Southern Baptist Convention Officially Condemns The Boy Scouts Of America Over Homosexual Scouts
The Southern Baptist Convention, the governing body for the largest Protestant Christian denomination in the United States, made a formal declaration on Wednesday condemning the Boy Scouts of America for allowing openly homosexual scouts.
The condemnation came during the Southern Baptist Convention’s annual meeting in Houston, Reuters reports. While the Convention passed a resolution condemning the Boy Scouts of America’s recent move, the resolution is not binding and does not require individual Baptist churches to cut ties with the BSA.
"There will be a mass exodus over time," Frank Page, president of the Southern Baptist Convention Executive Committee, said, according to Fox News. “Churches are finally going to have to come to realize -- there is a point when you say, ‘sorry, no more.’”
Russell Moore, president of the Convention’s Ethics & Religious Liberty Commission, says that the condemnation is about more than the Boy Scouts’ inclusion of homosexual scouts.
“The Boy Scouts previously had an understanding of sexuality that was geared toward expression in marriage," Moore told the Baptist Press. "That has changed, and that is a momentous change ... Once you take sexuality and the expression of sexuality and politicize it in the way the Boy Scouts have done, you change the nature of that moral education in a way that Southern Baptists, most of us, have grave concerns about."
Currently, more than 70 percent of Boy Scouts of America troops are sponsored by religious organizations, and Southern Baptist churches make up a sizable percentage of those sponsors. Though the Southern Baptist Convention did not explicitly encourage Baptist churches to cut ties with the scouting organization, some churches such as the Roswell Street Baptist Church in Marietta, Ga., have already withdrawn their support.
Under the BSA’s new policy, openly gay scouts will be allowed to serve in troops nationwide. But gay scoutmasters and adult leaders are still banned.
"No youth may be denied membership in the Boy Scouts of America on the basis of sexual orientation or preference alone," the resolution passed last month states, according to CNN.

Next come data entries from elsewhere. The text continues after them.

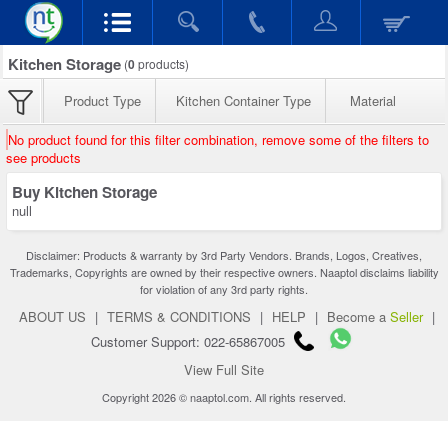
Kitchen Storage
(
0
products)
Product Type
Kitchen Container Type
Material
No product found for this filter combination, remove some of the filters to
see products
Buy Kitchen Storage
null
Disclaimer: Products & warranty by 3rd Party Vendors. Brands, Logos, Creatives,
Trademarks, Copyrights are owned by their respective owners. Naaptol disclaims liability
for violation of any 3rd party rights.
ABOUT US
|
TERMS & CONDITIONS
|
HELP
|
Become a
Seller
|
Customer Support: 022-65867005
View Full Site
Copyright 2026 © naaptol.com. All rights reserved.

"The resolution also reinforces that Scouting is a youth program, and any sexual conduct, whether heterosexual or homosexual, by youth of Scouting age is contrary to the virtues of Scouting," the BSA said in a statement.
The ban on gay scouts and leaders was instituted in 1991 when the organization determined that gay people were not living in accordance with the Boy Scouts of America oath, which demands that scouts be "physically strong, mentally alert and morally straight." The point of contention was with the "morally straight" clause. The U.S. Supreme Court ruled in 2000 that the BSA as a private organization had the constitutional right to set its own rules in a case brought by a gay Eagle Scout named James Dale, who was barred from serving as a leader in a New Jersey troop in 1990 because of his sexuality.